======== Material for the task

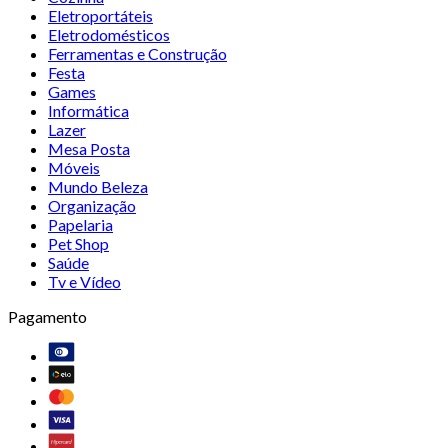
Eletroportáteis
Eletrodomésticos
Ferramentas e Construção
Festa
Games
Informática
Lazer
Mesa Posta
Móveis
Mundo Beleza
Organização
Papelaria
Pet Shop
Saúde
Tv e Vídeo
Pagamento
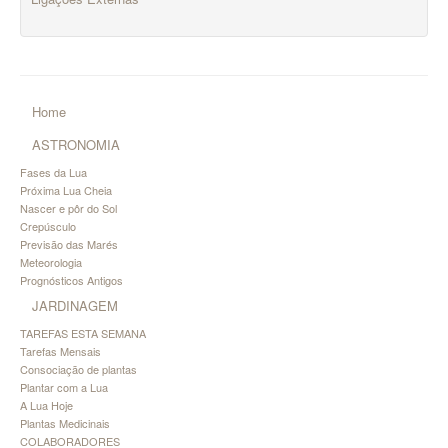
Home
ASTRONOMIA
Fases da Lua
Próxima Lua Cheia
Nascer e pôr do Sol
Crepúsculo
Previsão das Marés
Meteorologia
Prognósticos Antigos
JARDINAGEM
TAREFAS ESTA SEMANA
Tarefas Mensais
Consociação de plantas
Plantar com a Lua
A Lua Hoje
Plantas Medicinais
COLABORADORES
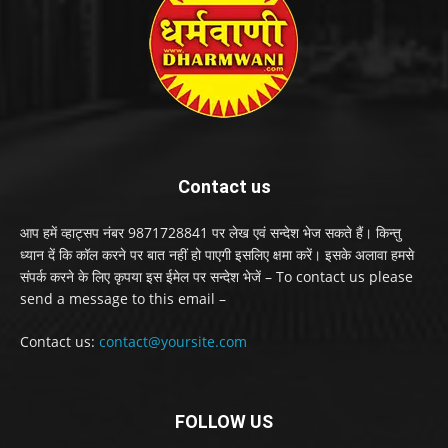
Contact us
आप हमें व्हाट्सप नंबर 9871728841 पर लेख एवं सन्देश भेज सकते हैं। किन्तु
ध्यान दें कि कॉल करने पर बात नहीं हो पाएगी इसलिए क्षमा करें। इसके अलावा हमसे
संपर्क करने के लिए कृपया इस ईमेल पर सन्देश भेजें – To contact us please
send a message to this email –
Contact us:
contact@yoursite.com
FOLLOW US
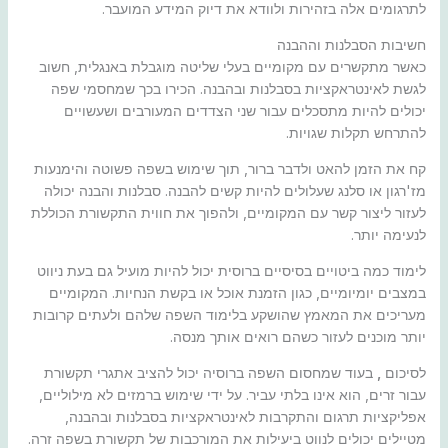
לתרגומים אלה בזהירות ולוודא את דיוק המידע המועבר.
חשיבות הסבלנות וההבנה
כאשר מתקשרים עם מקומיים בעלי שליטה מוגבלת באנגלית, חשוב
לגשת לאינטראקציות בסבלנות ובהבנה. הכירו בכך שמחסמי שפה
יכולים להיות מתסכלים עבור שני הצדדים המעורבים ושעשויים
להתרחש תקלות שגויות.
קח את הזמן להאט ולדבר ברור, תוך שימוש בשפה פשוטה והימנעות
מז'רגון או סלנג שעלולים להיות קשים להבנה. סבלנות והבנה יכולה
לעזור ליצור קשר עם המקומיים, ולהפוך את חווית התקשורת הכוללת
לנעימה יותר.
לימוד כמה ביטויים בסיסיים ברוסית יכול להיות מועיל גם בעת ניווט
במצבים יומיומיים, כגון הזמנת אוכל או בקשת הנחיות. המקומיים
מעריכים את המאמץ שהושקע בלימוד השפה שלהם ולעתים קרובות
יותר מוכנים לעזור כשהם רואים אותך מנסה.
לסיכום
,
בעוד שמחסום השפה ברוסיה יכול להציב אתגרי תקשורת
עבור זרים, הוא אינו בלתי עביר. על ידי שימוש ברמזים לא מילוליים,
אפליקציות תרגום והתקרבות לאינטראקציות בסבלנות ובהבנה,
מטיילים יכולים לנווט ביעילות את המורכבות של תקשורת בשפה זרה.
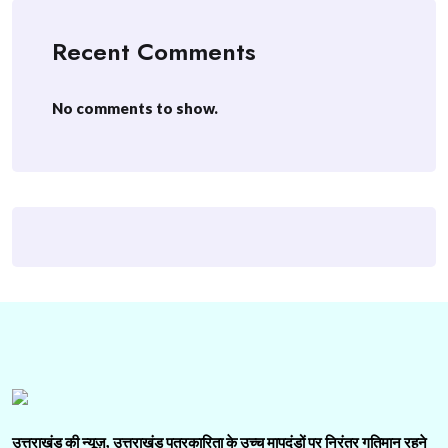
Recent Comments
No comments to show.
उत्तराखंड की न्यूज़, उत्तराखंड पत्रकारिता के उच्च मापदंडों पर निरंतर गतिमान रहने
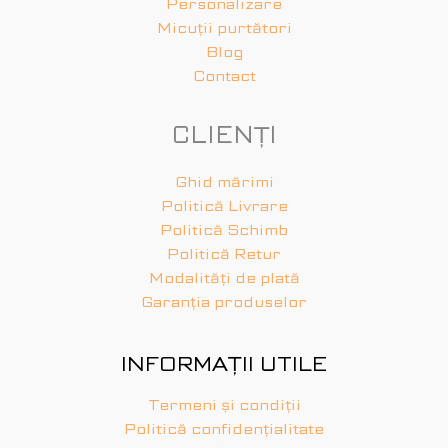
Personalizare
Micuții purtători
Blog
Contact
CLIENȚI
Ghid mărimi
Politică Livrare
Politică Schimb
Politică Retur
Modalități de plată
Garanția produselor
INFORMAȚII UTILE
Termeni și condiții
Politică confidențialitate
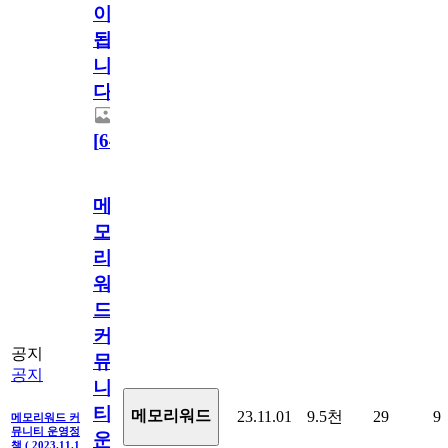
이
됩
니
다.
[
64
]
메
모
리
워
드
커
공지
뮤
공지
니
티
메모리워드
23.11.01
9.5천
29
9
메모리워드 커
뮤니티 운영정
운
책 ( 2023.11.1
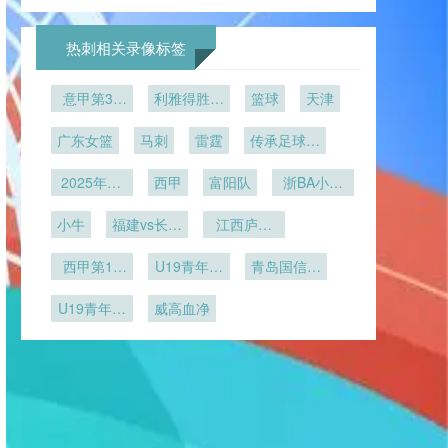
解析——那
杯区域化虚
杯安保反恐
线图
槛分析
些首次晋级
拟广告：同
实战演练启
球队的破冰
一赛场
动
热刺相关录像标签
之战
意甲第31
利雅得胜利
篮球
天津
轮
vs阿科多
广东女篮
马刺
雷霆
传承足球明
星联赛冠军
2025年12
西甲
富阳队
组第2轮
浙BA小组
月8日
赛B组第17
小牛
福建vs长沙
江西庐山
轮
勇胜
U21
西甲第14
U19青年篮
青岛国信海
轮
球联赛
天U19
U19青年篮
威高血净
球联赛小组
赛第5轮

================
======== Material for the task

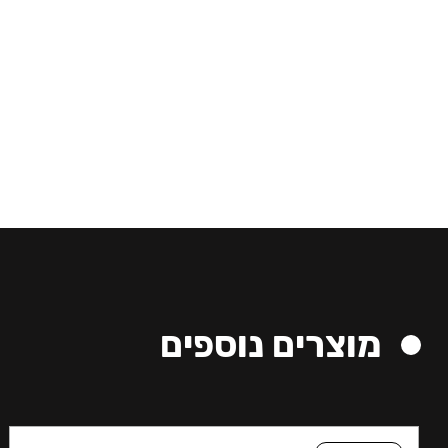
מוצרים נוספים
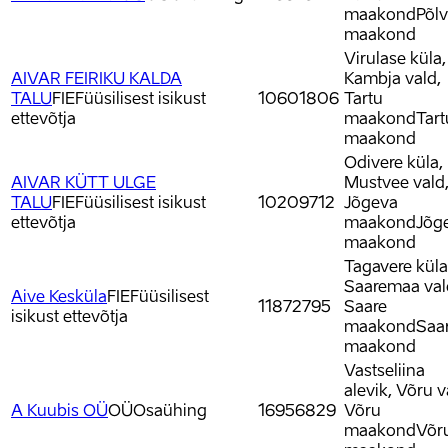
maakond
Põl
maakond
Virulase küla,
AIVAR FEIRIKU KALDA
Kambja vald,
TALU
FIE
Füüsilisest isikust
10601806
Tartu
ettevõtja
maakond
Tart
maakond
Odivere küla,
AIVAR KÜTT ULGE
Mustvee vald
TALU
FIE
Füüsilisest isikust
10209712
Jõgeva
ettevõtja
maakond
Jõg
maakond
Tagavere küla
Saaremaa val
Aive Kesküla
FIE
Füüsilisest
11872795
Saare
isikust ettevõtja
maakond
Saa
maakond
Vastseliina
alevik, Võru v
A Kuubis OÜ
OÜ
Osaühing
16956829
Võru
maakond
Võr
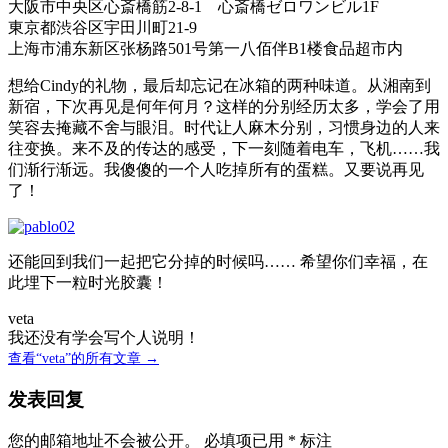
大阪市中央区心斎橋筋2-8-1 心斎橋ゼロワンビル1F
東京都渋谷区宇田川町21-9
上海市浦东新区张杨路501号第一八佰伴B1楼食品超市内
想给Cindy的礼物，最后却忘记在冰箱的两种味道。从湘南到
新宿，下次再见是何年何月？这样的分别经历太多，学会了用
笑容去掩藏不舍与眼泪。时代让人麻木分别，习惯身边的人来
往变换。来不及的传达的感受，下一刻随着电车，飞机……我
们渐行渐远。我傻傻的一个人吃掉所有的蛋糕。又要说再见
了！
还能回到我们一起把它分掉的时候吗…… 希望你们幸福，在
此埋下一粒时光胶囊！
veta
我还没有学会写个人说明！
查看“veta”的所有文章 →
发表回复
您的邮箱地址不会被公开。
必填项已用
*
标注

================

--- Task item ---
Your job is to return all lines above that hold the word "יותר".

--- Written response ---
לנעימה יותר.
יותר מוכנים לעזור כשהם רואים אותך מנסה.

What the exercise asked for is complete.